WORK REQUEST ▸ Keep the images out while you retype all of the data exactly.

● ● ● ●

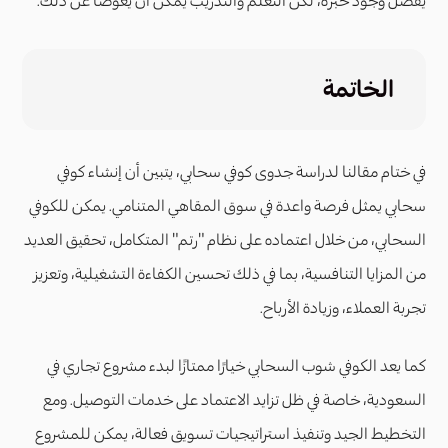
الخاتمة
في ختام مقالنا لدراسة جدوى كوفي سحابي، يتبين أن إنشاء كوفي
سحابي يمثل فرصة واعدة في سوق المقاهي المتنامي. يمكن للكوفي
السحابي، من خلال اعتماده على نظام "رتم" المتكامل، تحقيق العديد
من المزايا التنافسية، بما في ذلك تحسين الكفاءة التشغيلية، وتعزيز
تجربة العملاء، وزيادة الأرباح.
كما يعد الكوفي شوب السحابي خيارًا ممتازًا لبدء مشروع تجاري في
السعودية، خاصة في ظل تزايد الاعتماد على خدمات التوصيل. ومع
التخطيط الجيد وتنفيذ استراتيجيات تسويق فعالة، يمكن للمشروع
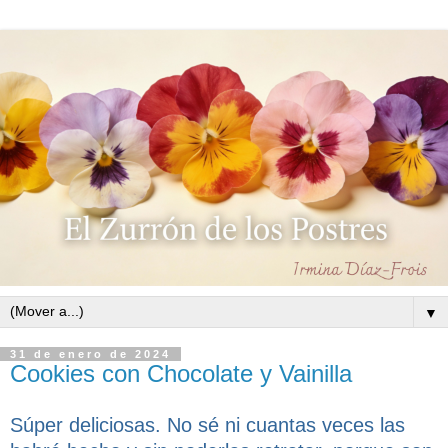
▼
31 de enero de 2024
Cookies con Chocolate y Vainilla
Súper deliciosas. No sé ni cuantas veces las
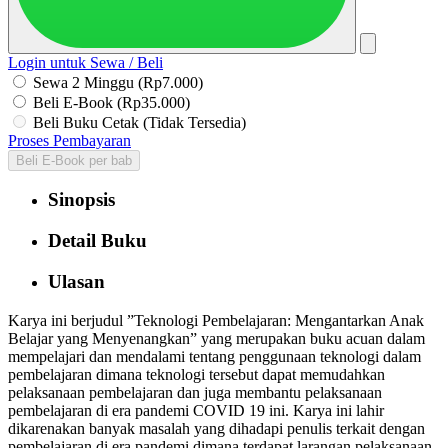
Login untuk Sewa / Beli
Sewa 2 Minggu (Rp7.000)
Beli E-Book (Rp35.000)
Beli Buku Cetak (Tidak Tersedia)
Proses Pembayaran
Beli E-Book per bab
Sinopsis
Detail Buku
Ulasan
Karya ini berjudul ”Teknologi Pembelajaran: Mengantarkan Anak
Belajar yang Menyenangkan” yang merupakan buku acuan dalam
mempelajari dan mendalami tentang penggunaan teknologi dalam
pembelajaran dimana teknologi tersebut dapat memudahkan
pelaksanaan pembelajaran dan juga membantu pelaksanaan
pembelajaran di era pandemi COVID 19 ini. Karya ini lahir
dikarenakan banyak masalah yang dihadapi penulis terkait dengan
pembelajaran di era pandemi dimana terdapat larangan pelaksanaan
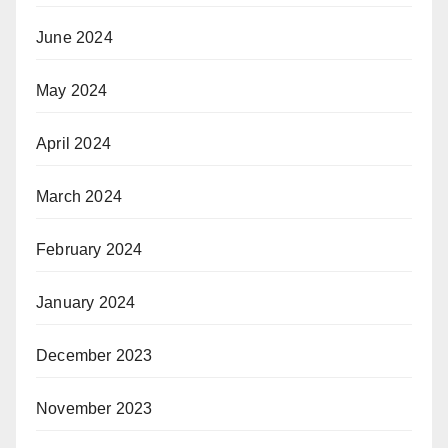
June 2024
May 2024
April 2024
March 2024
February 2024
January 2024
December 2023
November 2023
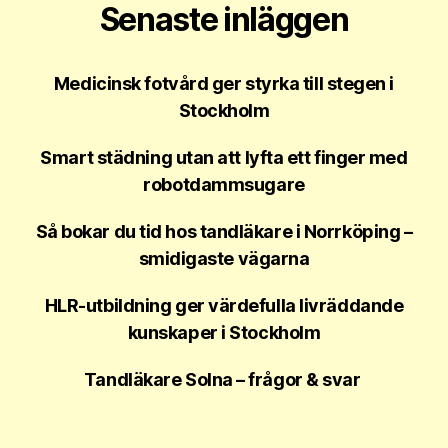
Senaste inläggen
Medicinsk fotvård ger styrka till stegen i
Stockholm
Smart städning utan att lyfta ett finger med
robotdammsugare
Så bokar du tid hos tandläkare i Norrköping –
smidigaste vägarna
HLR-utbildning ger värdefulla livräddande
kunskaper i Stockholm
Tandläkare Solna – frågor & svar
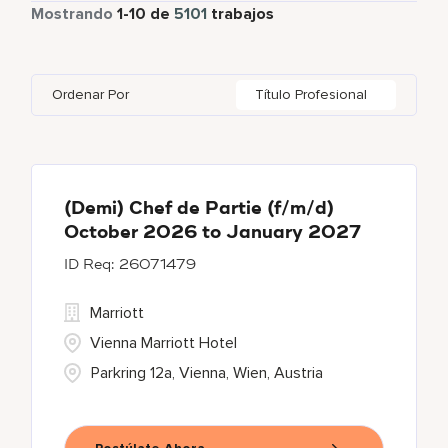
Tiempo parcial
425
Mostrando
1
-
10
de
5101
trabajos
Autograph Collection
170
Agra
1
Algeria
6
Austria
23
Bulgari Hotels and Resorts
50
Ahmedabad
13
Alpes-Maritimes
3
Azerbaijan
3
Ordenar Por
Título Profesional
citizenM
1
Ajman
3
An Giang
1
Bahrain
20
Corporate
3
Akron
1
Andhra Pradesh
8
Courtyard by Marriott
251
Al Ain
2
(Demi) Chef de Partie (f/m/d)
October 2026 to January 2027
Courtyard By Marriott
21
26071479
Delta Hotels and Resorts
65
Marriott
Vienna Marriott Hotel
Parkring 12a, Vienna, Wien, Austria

● ● ● ●

ANSWER SECTION ▸
الخاتمة
في ختام مقالنا لدراسة جدوى كوفي سحابي، يتبين أن إنشاء كوفي
سحابي يمثل فرصة واعدة في سوق المقاهي المتنامي. يمكن للكوفي
السحابي، من خلال اعتماده على نظام "رتم" المتكامل، تحقيق العديد
من المزايا التنافسية، بما في ذلك تحسين الكفاءة التشغيلية، وتعزيز
تجربة العملاء، وزيادة الأرباح.
كما يعد الكوفي شوب السحابي خيارًا ممتازًا لبدء مشروع تجاري في
السعودية، خاصة في ظل تزايد الاعتماد على خدمات التوصيل. ومع
التخطيط الجيد وتنفيذ استراتيجيات تسويق فعالة، يمكن للمشروع
▼
31 de enero de 2024
Cookies con Chocolate y Vainilla
Súper deliciosas. No sé ni cuantas veces las
Login untuk Sewa / Beli
Sewa 2 Minggu (Rp7.000)
Beli E-Book (Rp35.000)
Beli Buku Cetak (Tidak Tersedia)
Proses Pembayaran
Beli E-Book per bab
Sinopsis
Detail Buku
Ulasan
Karya ini berjudul ”Teknologi Pembelajaran: Mengantarkan Anak
Belajar yang Menyenangkan” yang merupakan buku acuan dalam
mempelajari dan mendalami tentang penggunaan teknologi dalam
pembelajaran dimana teknologi tersebut dapat memudahkan
pelaksanaan pembelajaran dan juga membantu pelaksanaan
pembelajaran di era pandemi COVID 19 ini. Karya ini lahir
dikarenakan banyak masalah yang dihadapi penulis terkait dengan
pembelajaran di era pandemi dimana terdapat larangan pelaksanaan
June 2024
May 2024
April 2024
March 2024
February 2024
January 2024
December 2023
November 2023
Senaste inläggen
Medicinsk fotvård ger styrka till stegen i
Stockholm
Smart städning utan att lyfta ett finger med
robotdammsugare
Så bokar du tid hos tandläkare i Norrköping –
smidigaste vägarna
HLR-utbildning ger värdefulla livräddande
kunskaper i Stockholm
Tandläkare Solna – frågor & svar
Tiempo parcial
425
Mostrando
1
-
10
de
5101
trabajos
Autograph Collection
170
Agra
1
Algeria
6
Austria
23
Bulgari Hotels and Resorts
50
Ahmedabad
13
Alpes-Maritimes
3
Azerbaijan
3
Ordenar Por
Título Profesional
citizenM
1
Ajman
3
An Giang
1
Bahrain
20
Corporate
3
Akron
1
Andhra Pradesh
8
Courtyard by Marriott
251
Al Ain
2
(Demi) Chef de Partie (f/m/d)
October 2026 to January 2027
Courtyard By Marriott
21
26071479
Delta Hotels and Resorts
65
Marriott
Vienna Marriott Hotel
Parkring 12a, Vienna, Wien, Austria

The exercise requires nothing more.